Is this company exposed to AI?

The better question is:

Which constraint layer does it actually control?

The 60-second version

AI capex is no longer only a GPU story.

It is moving into networking, optical interconnect, advanced packaging, substrates, cooling, power delivery, grid infrastructure, and manufacturing process control.

But not all AI infrastructure exposure is the same.

I think it is useful to separate the three types.

Product exposure is the easiest to see. These are the visible things the market can narrate: servers, optical modules, switch ASICs, cooling units, power shelves, racks, cables, cabinets, and equipment boxes.

Process-control exposure is harder to see. It sits inside the manufacturing windows that decide yield: ABF substrate complexity, fine-line routing, warpage control, CoWoS process stability, SiN waveguide loss, Cu-Cu hybrid bonding, CMP, inspection, metrology, and reliability qualification.

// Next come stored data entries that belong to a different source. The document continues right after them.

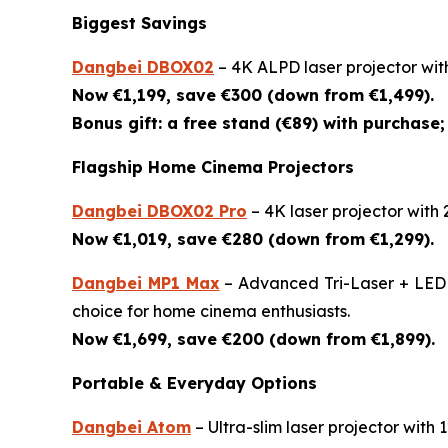
Biggest Savings
Dangbei DBOX02
– 4K ALPD laser projector wit
Now €1,199, save €300 (down from €1,499).
Bonus gift: a free stand (€89) with purchase; 
Flagship Home Cinema Projectors
Dangbei DBOX02 Pro
– 4K laser projector with
Now €1,019, save €280 (down from €1,299).
Dangbei MP1 Max
– Advanced Tri-Laser + LED 4
choice for home cinema enthusiasts.
Now €1,699, save €200 (down from €1,899).
Portable & Everyday Options
Dangbei Atom
– Ultra-slim laser projector wit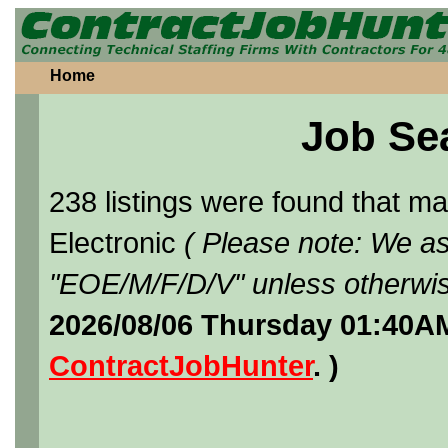
Home
Job Se
238 listings were found that 
Electronic
( Please note: We as
"EOE/M/F/D/V" unless otherwis
2026/08/06 Thursday 01:40AM
ContractJobHunter
. )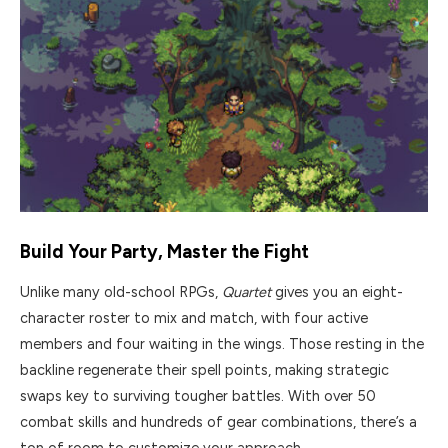
Build Your Party, Master the Fight
Unlike many old-school RPGs,
Quartet
gives you an eight-
character roster to mix and match, with four active
members and four waiting in the wings. Those resting in the
backline regenerate their spell points, making strategic
swaps key to surviving tougher battles. With over 50
combat skills and hundreds of gear combinations, there’s a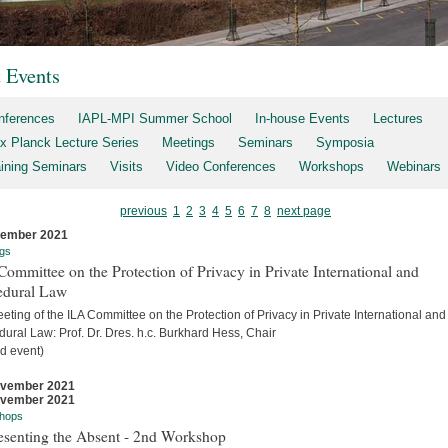
t Events
nferences
IAPL-MPI Summer School
In-house Events
Lectures
x Planck Lecture Series
Meetings
Seminars
Symposia
aining Seminars
Visits
Video Conferences
Workshops
Webinars
previous
1
2
3
4
5
6
7
8
next page
cember 2021
gs
ommittee on the Protection of Privacy in Private International and
edural Law
eting of the ILA Committee on the Protection of Privacy in Private International and
ural Law: Prof. Dr. Dres. h.c. Burkhard Hess, Chair
d event)
ovember 2021
ovember 2021
hops
esenting the Absent - 2nd Workshop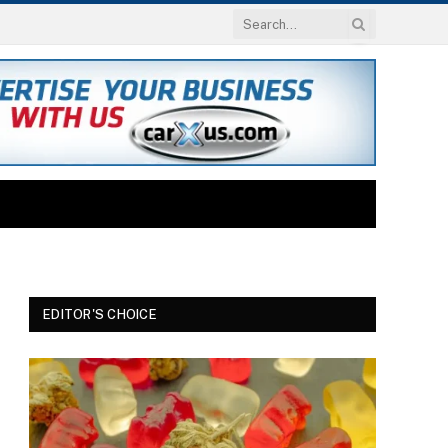
EDITOR'S CHOICE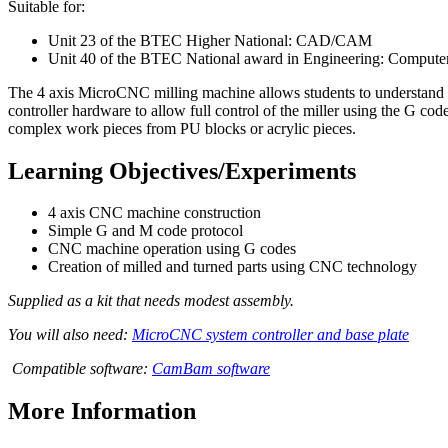
Suitable for:
Unit 23 of the BTEC Higher National: CAD/CAM
Unit 40 of the BTEC National award in Engineering: Compute
The 4 axis MicroCNC milling machine allows students to understand
controller hardware to allow full control of the miller using the G c
complex work pieces from PU blocks or acrylic pieces.
Learning Objectives/Experiments
4 axis CNC machine construction
Simple G and M code protocol
CNC machine operation using G codes
Creation of milled and turned parts using CNC technology
Supplied as a kit that needs modest assembly.
You will also need:
MicroCNC system controller and base plate
Compatible software:
CamBam software
More Information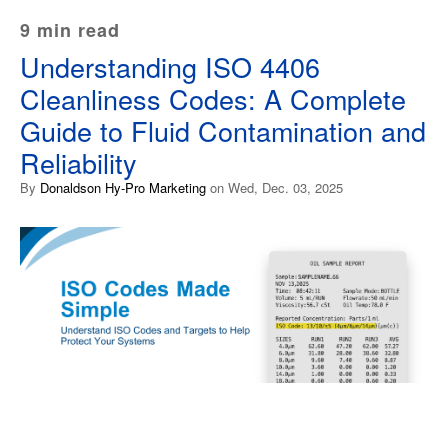
9 min read
Understanding ISO 4406
Cleanliness Codes: A Complete
Guide to Fluid Contamination and
Reliability
By
Donaldson Hy-Pro Marketing
on Wed, Dec. 03, 2025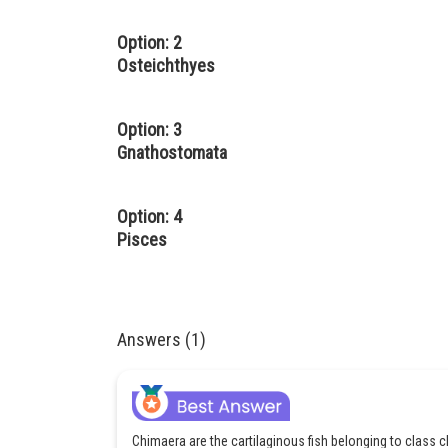
Option: 2
Osteichthyes
Option: 3
Gnathostomata
Option: 4
Pisces
Answers (1)
Chimaera are the cartilaginous fish belonging to class 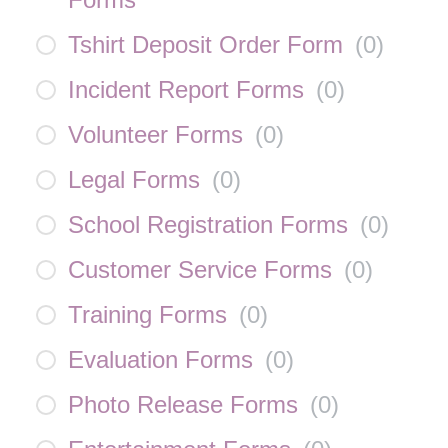
Tshirt Deposit Order Form
(
0
)
Incident Report Forms
(
0
)
Volunteer Forms
(
0
)
Legal Forms
(
0
)
School Registration Forms
(
0
)
Customer Service Forms
(
0
)
Training Forms
(
0
)
Evaluation Forms
(
0
)
Photo Release Forms
(
0
)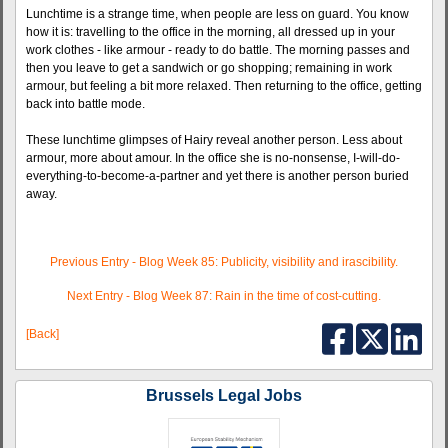
Lunchtime is a strange time, when people are less on guard. You know
how it is: travelling to the office in the morning, all dressed up in your
work clothes - like armour - ready to do battle. The morning passes and
then you leave to get a sandwich or go shopping; remaining in work
armour, but feeling a bit more relaxed. Then returning to the office, getting
back into battle mode.
These lunchtime glimpses of Hairy reveal another person. Less about
armour, more about amour. In the office she is no-nonsense, I-will-do-
everything-to-become-a-partner and yet there is another person buried
away.
Previous Entry - Blog Week 85: Publicity, visibility and irascibility.
Next Entry - Blog Week 87: Rain in the time of cost-cutting.
[Back]
Brussels Legal Jobs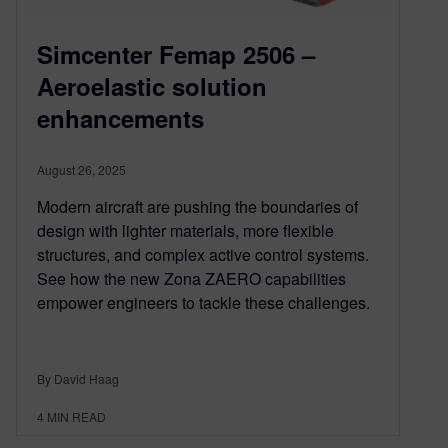
Simcenter Femap 2506 –
Aeroelastic solution
enhancements
August 26, 2025
Modern aircraft are pushing the boundaries of
design with lighter materials, more flexible
structures, and complex active control systems.
See how the new Zona ZAERO capabilities
empower engineers to tackle these challenges.
By David Haag
4
MIN READ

Infrastructure exposure is slower and often underestimated. It includes data-centre power, substations, transformers, grid interconnection, cooling deployment, field service, energy availability, permitting, and physical construction bottlenecks.

The market tends to price product exposure first because it is easier to explain.

But the bottleneck often migrates toward process-control exposure and infrastructure exposure, because those are the layers where time, yield, qualification, and physical deployment cannot be compressed easily.

So the due diligence question should change.

Do not only ask:

Who sells into AI?

Ask:

Who controls the bottleneck that prevents AI infrastructure from scaling?

What the “AI infrastructure trade” gets wrong

There is nothing wrong with saying that AI infrastructure is a powerful industrial and investment theme.

It is.

The problem starts when the entire theme gets compressed into one label.

A server assembler, an optical-module supplier, a substrate manufacturer, a CMP tool vendor, a liquid-cooling integrator, a transformer manufacturer, and a utility-facing data-centre developer may all be connected to AI capex.

But they are not exposed to the same constraint.

They do not have the same margin structure.

They do not face the same qualification cycle.

They do not scale on the same clock.

They do not fail in the same way.

The market likes simple categories:

AI servers.

Optical communication.

Advanced packaging.

Liquid cooling.

Power infrastructure.

Those categories are useful as a first screen.

They are not enough for real analysis.

The more useful framework is to ask what kind of exposure each company has.

Is it selling a visible product into the capex cycle?

Is it controlling a narrow process window that determines yield?

Or is it sitting inside a slow physical infrastructure constraint that cannot be solved by simply placing a larger purchase order?

Those are very different businesses.

They may all benefit from AI.

But they are not the same trade.

1. Product exposure: easiest to see, easiest to over-narrate

Product exposure is where the market usually starts.

This includes servers, racks, switch ASICs, optical modules, transceivers, cooling units, CDUs, power shelves, cables, cabinets, and other visible pieces of the AI data-centre buildout.

Product exposure is attractive because it is easy to understand.

If hyperscalers build more AI clusters, they need more hardware.

If clusters get larger, they need more networking.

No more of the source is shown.